Die Täter sind gefasst und abgeurteilt. Also Fall erledigt? Nicht für Grüne und Linke. Sie wollen besprechen, ob die Ermittlungsbehörden in Wuppertal auf dem rechten Auge blind sind. In einer demokratischen Gesellschaft ist eine solche Frage ausdrücklich erlaubt, und es spricht für gewählte Mandatsträger, dass sie diese Frage stellen. Das ist dann aber auch schon das einzig Gute an der geplanten Gesprächsrunde. Alles andere ist schlecht.

Das Podium ist mit den Landtagsabgeordneten Andreas Bialas (SPD) und Verena Schäffer (Grüne) sowie möglicherweise mit Dieter Nelles von der Opferberatung Rheinland so besetzt, dass sich die vierte Gesprächspartnerin fast vorkommen muss, wie vor einem Tribunal.
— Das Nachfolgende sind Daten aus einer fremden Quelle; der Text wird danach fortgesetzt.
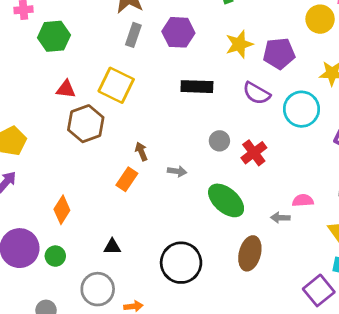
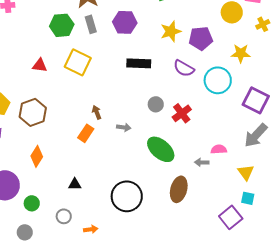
gray rectangle: (133, 35) -> (91, 24), turned -36
green hexagon: (54, 36) -> (62, 25), moved
brown hexagon: (86, 124) -> (33, 112), moved
green circle: (55, 256) -> (32, 203), moved
gray circle: (98, 289) -> (64, 216), size x0.6

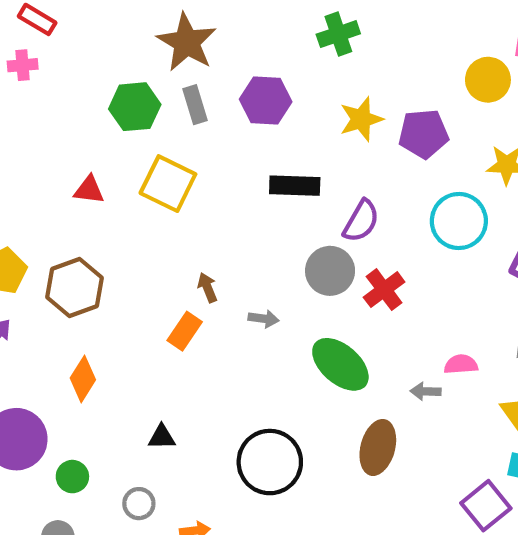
purple semicircle: (184, 68) -> (361, 221), moved, turned -90
gray circle: (156, 104) -> (330, 271), size x1.5

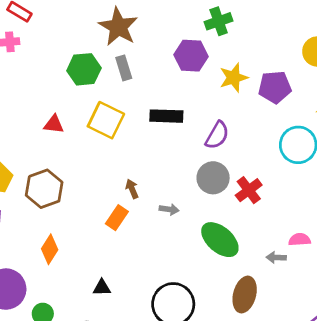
purple hexagon: (266, 100) -> (191, 56), moved
black rectangle: (295, 186) -> (166, 116), moved
purple semicircle: (361, 221) -> (217, 135), moved

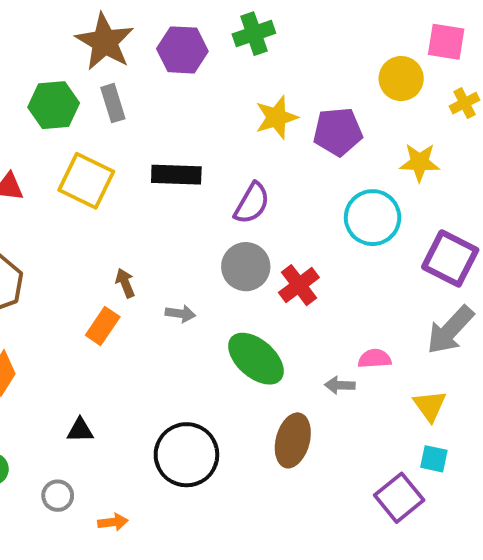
purple hexagon: (191, 56) -> (182, 50), moved

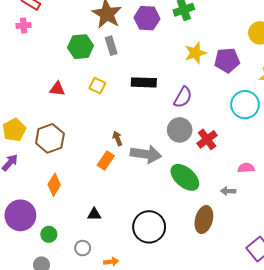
yellow square: (86, 181) -> (97, 86), size x0.6
gray arrow: (180, 314) -> (146, 154), size x2.0
pink semicircle: (375, 359) -> (246, 168), moved

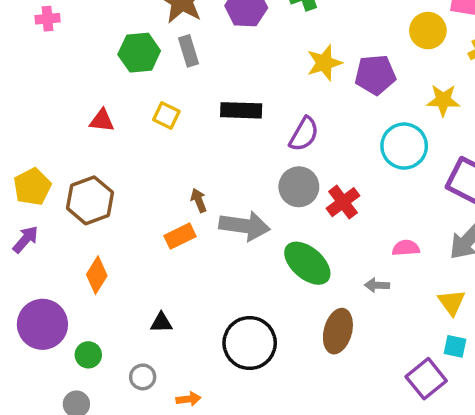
orange rectangle: (106, 160) -> (180, 236), turned 30

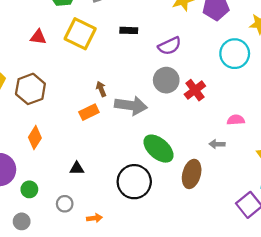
black rectangle: (241, 110) -> (129, 30), size x0.7
yellow square: (166, 115) -> (80, 34), size x1.8
purple semicircle: (304, 134) -> (170, 46), turned 35
green ellipse: (307, 263) -> (159, 149), moved

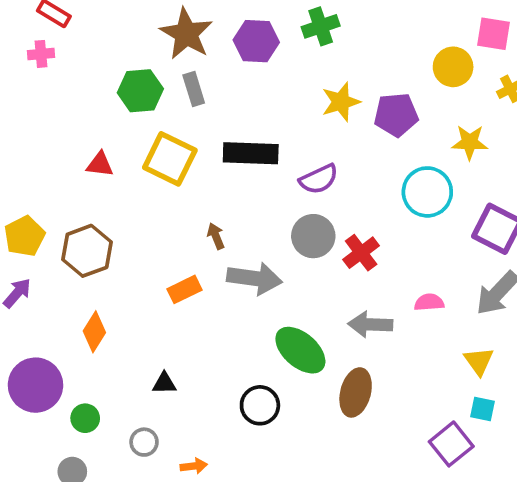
black rectangle: (129, 30) -> (251, 153), size x1.8
brown arrow: (101, 89) -> (216, 236), moved
gray arrow: (217, 144) -> (370, 324), moved, size x1.6
black circle: (134, 182) -> (260, 405), size x0.7

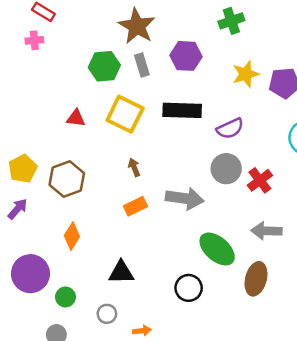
purple hexagon: (256, 41) -> (186, 56), moved
brown arrow: (216, 236) -> (134, 167), moved
black triangle: (164, 383) -> (121, 272), size x1.5

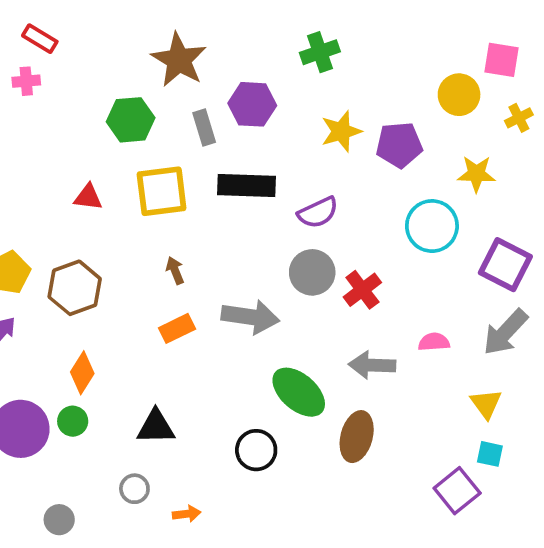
gray rectangle: (142, 65) -> (204, 127), moved
yellow square: (125, 114) -> (162, 191), turned -33
green circle: (65, 297) -> (73, 421), moved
Es wäre deshalb wenig überraschend, wenn die eingeladene Polizeipräsidentin Birgitta Radermacher ausgerechnet an jenem besagten Abend leider einen anderen, noch wichtigeren Termin hätte. Dann könnten die drei anderen sich zwar in ihrer womöglich einhelligen Meinung bestätigen, dass die Polizei bei den rechten Vögeln viel genauer hinschauen müsse, aber eine ergebnisoffene Diskussion im Sinne eines Meinungs- und Wissensaustausches wäre das sicher nicht.

Die gäbe es allerdings auch nicht, wenn die Polizeipräsidentin oder ein Vertreter mit in der Runde säße. Einladung und Anmoderation zur Veranstaltung lassen keinen Zweifel am gewünschten Diskussionsergebnis zu, auch wenn der Ex-Polizist Bialas vielleicht einen differenzierten Blick auf die Arbeit seiner früheren Kollegen haben mag als seine Mitdiskutanten.

Das ist bedauerlich. Denn hinter der Frage nach dem Verhalten der Polizei verbirgt sich die ebenso wichtige Frage, wie Wuppertal die überwiegend jungen Menschen am extrem rechten und extrem linken Rand des politischen Spektrums für die kritisch-konstruktive Teilnahme am gesellschaftlichen Leben in dieser Stadt gewinnen könnte. Dann brauchte es auch keinen rechtsfreien Raum mehr, den dessen Bewohner als Autonomes Zentrum bezeichnen und von dem die Politik und Verwaltung in dieser Stadt aus Furcht vor linker Gewalt die Finger lassen.

Sollte die gemeinsame Veranstaltung von Grünen und Linken allerdings ein Vorgriff auf die von der SPD-Basis geforderte „linke Gestaltungsmehrheit“ im Stadtrat sein, dann wäre Enttäuschung programmiert. Denn wer zu Recht breite Debatten über politische Themen in Wuppertal fordert, wer will, dass Politik nicht nur gemacht, sondern auch erklärt wird, dazu anscheinend aber weder die CDU noch die FDP einlädt, der macht im Grunde nichts anderes als das, was er der rot-schwarzen Kooperation seit Jahren und nicht immer unbegründet vorwirft. Unter diesen Umständen kann aber auch alles bleiben, wie es ist. Not ist nämlich nicht besser als Elend.